“If I ask my parents, they would say I was always an entrepreneur,” jokes Bart. He started off in Sand Hollow and had a lawn mowing business as a kid, upgrading to a candy company in junior high. Eventually he graduated high school and moved to Moscow where he became student body president for the University of Idaho in 2000.
He moved to Boise where he worked his first “real job,” eventually settling with a start-up real estate company. Dissatisfied with his career, he left his job and went into business with a former coworker. “I actually got married and started my first business in the same month, talk about a lot of transition,” he laughs.
From Concept to Reality
“It’s a growth out of something we were doing,” says Bart, when asked what Leap Charities is. “We were working in real estate and just decided that, after the recession we needed to find a new way of measuring our success.” People searching for housing were scrutinized on the details of their lives, leaving them feeling exposed more often than not. He developed such a distaste for it that he wondered if there was a more important question than, “Are we making a profit?”
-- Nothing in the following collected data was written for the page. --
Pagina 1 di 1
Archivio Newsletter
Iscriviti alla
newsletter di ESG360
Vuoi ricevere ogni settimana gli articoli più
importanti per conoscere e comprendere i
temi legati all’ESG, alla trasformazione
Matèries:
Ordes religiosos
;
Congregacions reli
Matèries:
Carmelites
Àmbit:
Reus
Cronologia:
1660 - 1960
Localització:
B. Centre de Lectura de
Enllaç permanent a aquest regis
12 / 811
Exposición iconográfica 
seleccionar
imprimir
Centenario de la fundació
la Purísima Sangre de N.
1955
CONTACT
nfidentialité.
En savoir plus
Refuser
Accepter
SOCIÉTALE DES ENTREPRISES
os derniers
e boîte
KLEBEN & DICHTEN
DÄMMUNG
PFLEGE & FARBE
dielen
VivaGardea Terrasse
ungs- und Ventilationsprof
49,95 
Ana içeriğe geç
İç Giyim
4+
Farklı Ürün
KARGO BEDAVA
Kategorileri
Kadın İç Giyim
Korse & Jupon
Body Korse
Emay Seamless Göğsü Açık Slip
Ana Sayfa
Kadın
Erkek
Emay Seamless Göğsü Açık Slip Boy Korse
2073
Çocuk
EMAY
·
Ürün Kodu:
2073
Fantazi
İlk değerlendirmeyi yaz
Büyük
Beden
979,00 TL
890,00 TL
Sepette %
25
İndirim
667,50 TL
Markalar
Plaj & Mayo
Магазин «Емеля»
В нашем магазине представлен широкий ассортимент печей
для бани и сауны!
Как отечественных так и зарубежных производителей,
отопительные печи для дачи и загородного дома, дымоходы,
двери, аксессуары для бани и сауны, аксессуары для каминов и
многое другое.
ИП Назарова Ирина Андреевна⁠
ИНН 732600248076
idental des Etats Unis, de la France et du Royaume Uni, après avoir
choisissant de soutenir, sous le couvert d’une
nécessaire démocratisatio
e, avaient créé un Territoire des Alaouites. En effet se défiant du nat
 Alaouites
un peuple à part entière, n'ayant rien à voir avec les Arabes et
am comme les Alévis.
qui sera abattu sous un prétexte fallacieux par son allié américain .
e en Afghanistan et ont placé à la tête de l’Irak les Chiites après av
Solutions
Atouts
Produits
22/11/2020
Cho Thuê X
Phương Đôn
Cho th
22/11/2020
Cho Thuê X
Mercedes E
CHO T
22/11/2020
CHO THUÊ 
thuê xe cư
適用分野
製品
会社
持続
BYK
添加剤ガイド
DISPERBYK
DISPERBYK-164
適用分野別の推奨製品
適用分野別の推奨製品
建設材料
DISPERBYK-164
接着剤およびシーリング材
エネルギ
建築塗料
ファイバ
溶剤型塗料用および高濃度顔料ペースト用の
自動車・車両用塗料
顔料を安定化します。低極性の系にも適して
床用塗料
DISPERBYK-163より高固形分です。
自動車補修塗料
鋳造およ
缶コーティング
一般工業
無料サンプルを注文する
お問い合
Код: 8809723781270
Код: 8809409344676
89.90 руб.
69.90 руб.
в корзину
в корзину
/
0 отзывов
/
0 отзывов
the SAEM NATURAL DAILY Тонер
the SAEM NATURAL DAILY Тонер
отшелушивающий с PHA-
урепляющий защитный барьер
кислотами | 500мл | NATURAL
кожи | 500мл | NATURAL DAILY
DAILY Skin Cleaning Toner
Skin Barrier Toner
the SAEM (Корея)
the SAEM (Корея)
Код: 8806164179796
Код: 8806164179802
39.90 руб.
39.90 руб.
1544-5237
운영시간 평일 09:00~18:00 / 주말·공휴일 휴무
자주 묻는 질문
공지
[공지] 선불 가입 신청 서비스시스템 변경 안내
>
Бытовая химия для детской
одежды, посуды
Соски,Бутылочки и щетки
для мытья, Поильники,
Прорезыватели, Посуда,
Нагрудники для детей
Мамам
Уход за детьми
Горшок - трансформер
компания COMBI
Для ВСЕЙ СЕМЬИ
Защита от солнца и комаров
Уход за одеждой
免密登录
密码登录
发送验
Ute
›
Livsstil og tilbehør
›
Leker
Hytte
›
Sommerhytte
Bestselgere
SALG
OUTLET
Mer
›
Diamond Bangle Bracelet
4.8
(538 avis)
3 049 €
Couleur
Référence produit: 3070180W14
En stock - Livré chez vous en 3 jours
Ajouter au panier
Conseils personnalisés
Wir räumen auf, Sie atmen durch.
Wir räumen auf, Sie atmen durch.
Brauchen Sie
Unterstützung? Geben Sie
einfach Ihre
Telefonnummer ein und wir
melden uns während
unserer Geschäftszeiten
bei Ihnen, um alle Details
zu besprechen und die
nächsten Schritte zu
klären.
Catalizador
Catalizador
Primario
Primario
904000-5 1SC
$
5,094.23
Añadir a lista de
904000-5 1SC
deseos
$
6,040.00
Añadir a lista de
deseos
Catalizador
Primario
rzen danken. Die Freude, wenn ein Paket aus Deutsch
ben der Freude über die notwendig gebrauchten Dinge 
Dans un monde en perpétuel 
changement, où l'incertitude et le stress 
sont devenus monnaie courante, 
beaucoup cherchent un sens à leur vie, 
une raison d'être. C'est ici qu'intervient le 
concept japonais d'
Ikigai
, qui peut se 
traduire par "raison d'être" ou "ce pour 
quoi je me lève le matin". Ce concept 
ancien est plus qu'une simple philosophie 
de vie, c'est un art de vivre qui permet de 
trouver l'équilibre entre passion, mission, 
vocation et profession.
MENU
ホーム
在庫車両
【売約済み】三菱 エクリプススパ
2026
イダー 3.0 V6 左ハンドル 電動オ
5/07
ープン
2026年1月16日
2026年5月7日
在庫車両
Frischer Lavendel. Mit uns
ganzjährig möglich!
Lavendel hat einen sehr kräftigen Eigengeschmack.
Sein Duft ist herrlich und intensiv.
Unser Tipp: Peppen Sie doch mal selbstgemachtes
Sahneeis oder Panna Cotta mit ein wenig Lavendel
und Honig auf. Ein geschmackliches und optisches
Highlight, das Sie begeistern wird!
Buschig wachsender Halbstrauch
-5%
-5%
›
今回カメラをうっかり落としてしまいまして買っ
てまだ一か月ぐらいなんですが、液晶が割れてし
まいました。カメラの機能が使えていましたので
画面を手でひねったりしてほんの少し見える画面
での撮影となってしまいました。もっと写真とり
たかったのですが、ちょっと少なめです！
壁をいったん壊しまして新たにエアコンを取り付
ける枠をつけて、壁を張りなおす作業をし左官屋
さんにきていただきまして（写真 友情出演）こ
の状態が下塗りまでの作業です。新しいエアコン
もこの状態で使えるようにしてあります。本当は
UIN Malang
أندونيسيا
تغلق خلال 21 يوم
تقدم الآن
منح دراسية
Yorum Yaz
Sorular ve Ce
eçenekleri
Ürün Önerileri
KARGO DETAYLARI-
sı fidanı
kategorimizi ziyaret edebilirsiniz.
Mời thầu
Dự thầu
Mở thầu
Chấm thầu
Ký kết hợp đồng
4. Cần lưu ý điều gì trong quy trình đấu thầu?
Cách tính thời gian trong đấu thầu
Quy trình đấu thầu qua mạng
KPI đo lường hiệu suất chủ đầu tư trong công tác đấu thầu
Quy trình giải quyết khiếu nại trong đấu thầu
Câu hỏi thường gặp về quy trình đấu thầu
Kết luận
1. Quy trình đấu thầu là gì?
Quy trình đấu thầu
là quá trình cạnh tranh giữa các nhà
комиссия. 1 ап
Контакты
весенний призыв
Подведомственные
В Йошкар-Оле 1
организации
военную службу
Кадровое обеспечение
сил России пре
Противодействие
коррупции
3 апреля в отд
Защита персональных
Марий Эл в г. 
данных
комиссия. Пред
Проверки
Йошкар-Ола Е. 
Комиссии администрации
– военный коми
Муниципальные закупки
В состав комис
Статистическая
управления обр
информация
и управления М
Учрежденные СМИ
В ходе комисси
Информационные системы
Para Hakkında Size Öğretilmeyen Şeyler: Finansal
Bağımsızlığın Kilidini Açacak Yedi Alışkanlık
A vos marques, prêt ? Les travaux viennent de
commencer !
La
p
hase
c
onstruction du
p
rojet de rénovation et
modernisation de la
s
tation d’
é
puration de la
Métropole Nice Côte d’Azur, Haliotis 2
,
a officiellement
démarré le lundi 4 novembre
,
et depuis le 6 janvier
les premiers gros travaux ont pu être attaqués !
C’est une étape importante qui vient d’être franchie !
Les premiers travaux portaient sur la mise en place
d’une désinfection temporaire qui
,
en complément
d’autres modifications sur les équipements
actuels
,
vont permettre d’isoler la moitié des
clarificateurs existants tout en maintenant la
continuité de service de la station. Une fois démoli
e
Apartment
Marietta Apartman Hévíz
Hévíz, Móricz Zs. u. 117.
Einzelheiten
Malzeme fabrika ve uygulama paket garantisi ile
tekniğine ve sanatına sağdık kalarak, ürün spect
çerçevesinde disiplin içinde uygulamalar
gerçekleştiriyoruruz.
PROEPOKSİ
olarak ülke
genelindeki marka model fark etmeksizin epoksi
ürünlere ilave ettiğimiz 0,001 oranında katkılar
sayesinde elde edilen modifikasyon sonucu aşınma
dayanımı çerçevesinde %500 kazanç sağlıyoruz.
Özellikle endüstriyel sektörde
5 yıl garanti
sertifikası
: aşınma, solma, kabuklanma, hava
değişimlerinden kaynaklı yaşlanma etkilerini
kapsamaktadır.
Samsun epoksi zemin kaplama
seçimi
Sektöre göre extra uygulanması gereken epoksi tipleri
They saw gaps in housing attainability, so Leap Charities focuses on creative housing solutions. It’s funded primarily by Bart’s real estate company; every employee working for the company puts 10% of their income towards Leap charities. “We’re putting our money where our mouth is,” Bart says. As a result, they not only have resources but they also have creative people experimenting with new ideas.
They needed a starting place to ask about affordable housing, and they had contacts at the refugee agencies. “Let’s ask them and see what kind of challenges they are having,” Bart says. As it turns out, families coming in were spending 6 weeks in a hotel at the edge of town and only had a small monthly income. “What was happening was that initial funding was being just wasted away on a hotel room,” he explains. Funding that could be used as a downpayment for a house, buying a car, or purchasing a computer for school.
The next step was asking landlords if they could rent furnished properties. “At first they thought we were crazy,” Bart jokes. It’s been a year now since the first “Welcome House” opened and they are currently running two units with plans in place to purchase three more. “We looked at the numbers and we decided that if we can open up all five of these units, we believe no family will ever have to come through resettlement and stay at a hotel again.”
The units are fully furnished and cost half of an equivalent hotel stay. They are also hosted, meaning there is a person who usually lives a hundred feet away. This provides an opportunity for the family to be connected and embraced in this new home.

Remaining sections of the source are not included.